Thursday, December 12, 2013

Wild Eastern Phoebe comes to hand!

The Eastern Phoebe (Sayornis phoebe) is a loner and seldom comes to in contact with other phoebes and to my knowledge they rarely visit feeders. During breeding season, mating pairs stay together to feed their young. Then return to their solitary life as soon as their young fledged. I noticed one Eastern Phoebe came near my suet feeder in November. However I did not pay much attention to him until few days ago when I tried to refill my sunflower seed feeder. Not only was he not shy away from me, he perched on my deck railing and watched me refill my feeder. After I splashed old water from my bird bath, he was still sitting there and watched me attentively. Now, he got me so interested in him. The first sign came to my mind was this little bird  might have a head injury from hitting someone's window. When I looked at him and he then stared back at me. Wow! He was perfectly fine to me and seemed very alerted and smart and had no sign of injury at all. Out of sudden, he flew to suet cake that I put out for woodpeckers and snatched a tiny bite. Eastern Phoebe is a tyrant flycatcher, they are insectivorous and snap insects on the wing. Unfortunately he did not get much out of the suet hanging on my deck because he was not capable of landing on top of my free swinging suet feeder. He is a flycatcher! Out of my curiosity, I got one chopstick poked some suet and put on my hand and imagined he might feed from my hand.  This mischivious phoebe immediately landed on my shoulder, with my left arm all the way stretching out and holding my smart phone in my right hand, I did not dare to make a move.

Eastern Phoebe.
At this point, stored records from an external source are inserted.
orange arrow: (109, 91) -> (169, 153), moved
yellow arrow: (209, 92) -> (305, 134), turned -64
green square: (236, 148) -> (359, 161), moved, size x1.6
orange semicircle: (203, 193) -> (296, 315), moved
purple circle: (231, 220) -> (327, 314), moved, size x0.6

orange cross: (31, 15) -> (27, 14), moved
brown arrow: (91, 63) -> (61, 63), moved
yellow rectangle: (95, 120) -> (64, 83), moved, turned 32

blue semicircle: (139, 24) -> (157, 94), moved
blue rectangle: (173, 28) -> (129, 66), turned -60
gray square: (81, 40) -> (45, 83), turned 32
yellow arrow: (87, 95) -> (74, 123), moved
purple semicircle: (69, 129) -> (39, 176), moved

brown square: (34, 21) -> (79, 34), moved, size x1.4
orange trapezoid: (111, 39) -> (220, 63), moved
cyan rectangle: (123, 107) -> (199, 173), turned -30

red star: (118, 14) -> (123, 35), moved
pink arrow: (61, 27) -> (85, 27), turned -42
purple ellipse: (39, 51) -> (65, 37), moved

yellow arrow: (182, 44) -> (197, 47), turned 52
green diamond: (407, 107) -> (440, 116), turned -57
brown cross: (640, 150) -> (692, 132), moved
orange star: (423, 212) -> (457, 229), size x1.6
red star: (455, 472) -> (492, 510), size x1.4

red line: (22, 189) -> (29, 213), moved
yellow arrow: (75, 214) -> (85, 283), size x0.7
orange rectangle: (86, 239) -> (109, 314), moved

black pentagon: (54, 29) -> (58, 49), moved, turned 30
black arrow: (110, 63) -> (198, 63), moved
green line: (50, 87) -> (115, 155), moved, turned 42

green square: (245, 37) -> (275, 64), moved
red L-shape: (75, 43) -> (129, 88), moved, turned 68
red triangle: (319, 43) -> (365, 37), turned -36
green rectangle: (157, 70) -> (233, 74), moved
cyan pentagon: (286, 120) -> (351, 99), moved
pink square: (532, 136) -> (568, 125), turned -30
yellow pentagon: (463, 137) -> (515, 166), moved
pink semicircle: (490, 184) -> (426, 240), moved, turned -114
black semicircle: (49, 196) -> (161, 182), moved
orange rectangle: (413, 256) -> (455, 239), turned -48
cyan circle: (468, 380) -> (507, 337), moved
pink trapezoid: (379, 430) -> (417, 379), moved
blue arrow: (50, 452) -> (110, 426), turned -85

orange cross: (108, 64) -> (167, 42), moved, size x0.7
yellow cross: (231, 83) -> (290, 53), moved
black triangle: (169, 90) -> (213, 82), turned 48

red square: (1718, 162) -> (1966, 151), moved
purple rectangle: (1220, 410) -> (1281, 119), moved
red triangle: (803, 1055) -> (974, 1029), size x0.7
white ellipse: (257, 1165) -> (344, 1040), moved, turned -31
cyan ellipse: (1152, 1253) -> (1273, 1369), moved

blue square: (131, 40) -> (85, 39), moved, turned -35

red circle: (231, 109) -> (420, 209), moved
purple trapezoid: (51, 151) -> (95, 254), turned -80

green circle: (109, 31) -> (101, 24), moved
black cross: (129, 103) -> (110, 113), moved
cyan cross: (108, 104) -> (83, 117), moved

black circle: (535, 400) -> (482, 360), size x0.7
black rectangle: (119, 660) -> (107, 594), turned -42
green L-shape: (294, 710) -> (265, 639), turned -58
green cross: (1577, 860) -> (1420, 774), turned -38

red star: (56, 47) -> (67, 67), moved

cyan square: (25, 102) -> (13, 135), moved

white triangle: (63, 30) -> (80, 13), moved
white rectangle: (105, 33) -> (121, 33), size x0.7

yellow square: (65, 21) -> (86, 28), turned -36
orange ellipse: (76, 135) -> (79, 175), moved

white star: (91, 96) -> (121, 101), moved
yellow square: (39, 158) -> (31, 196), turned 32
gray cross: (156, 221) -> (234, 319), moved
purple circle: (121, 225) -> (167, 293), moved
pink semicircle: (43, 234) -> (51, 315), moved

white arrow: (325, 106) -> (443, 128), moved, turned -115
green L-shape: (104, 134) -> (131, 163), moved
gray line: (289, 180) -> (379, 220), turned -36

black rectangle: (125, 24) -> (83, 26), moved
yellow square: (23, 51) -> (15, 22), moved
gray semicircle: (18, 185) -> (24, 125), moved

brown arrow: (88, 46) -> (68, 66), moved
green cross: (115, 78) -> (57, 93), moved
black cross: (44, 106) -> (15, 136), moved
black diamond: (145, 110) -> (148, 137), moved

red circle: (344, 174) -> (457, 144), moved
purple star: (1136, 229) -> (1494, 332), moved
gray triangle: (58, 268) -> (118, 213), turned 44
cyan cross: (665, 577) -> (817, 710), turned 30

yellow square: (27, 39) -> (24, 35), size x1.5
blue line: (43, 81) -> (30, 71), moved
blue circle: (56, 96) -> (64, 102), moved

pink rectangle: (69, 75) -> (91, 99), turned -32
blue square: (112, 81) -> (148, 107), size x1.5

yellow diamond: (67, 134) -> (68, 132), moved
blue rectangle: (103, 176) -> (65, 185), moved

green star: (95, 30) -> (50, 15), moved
Click image to enlarge :)

Overjoyed, I could hardly believe my eyes that a wild phoebe got this close to me and he had no fear what so ever, much like a pet bird... but he is not my pet. He is a happy, free bird, comes and goes as he wishes. At that moment I just enjoyed his company :) For one second, I wanted to name him. But I decided not to. I didn't want to attach myself to him because I'll be so sad if he leaves in spring and not knowing if he will ever return. Wildlife is the happiest when they stay in the wild.

Phoebe did not return the following morning and I was sad for a while. It was freezing cold outside with only 24 degree Fahrenheit and I started thinking if he was warm last night...... The thoughts of my worrying dissipated within seconds, "He is a wild thing, he surely knows how to take good care of himself", I talked to myself with a silly smile! Besides, the main functions of feathers not only provide birds important signals to their mates and rivals, they regulate their bodily temperature. In the mid morning, he returned with Tufted Titmice, Carolina Chickadees and brought me a surprise guest, a Harry Woodpecker! He flew around my head for few seconds and when I offered him my hand, he decided to perch on my right index finger! I now have a great new idea for my little friend. Stand by, everyone!

This short video is composed with few clips taken from my less than ideal phone and its quality is not the best I'd like it to be. I hope you enjoy watching him as much as I photographed him ! --Happy Birding! -- Linda

Note: If I am busy, he will call me by singing his heart out on my deck. It's hard not to hear his raspy calls.